But late as it was when she reached home, she stopped at her grandmother’s door, knowing that the dear old lady would lie awake till her return.

“My heart is so full, grandma,” she whispered. “The brook and river meet to-day, and I don’t know what course the river means to take; it looks a very winding way.”

“‘He leadeth me,’” whispered back grandma. And Persis, for answer, said,—

“Let me sleep with you, grandma, to-night; I don’t want to be all alone.”

And grandma was only too glad to say, “Yes, my darling.”

CHAPTER XVII.
PASTURES NEW.

The first unexpected turn in Persis’s winding river was made very shortly after this, and her first view of it was through Mr. Danforth’s agency. To the girl’s disappointment she learned from Miss Adams that no scholarships at the college were open for applicants the coming year, and to Persis her college career seemed to drift farther and farther away into the unattainable.

While still chafing under the disappointment, a call from Mr. Danforth drew forth her confidence. “It was quite natural,” she told herself, that she should tell her former tutor of this special affair. “I haven’t said a word about it, even to Annis or Basil,” she informed him, “but I must talk it over with some one, or I shall lose my wits. I feel as if I didn’t know what to ‘jump into next,’ as Prue says.”
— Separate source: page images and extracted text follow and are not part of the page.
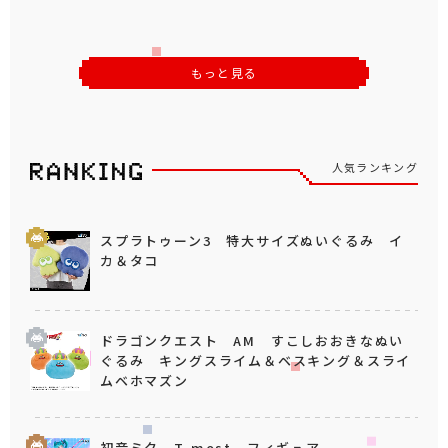
もっと見る
人気ランキング
スプラトゥーン3 特大サイズぬいぐるみ イ
カ＆タコ
ドラゴンクエスト AM すこしおおきなぬい
ぐるみ キングスライム＆ベスキング＆スライ
ムベホマズン
初音ミク T-most フィギュア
“It is strange how events shape themselves,” replied Mr. Danforth, “for I came here for the express purpose of making a proposition to you—I have not forgotten your ambition to be an editor, and I thought perhaps you would not object to a little journalistic training. In this new paper, which I think promises well, we purpose to have a page devoted to the young folks, and I wondered if you would care to try your hand at managing it in the fall.”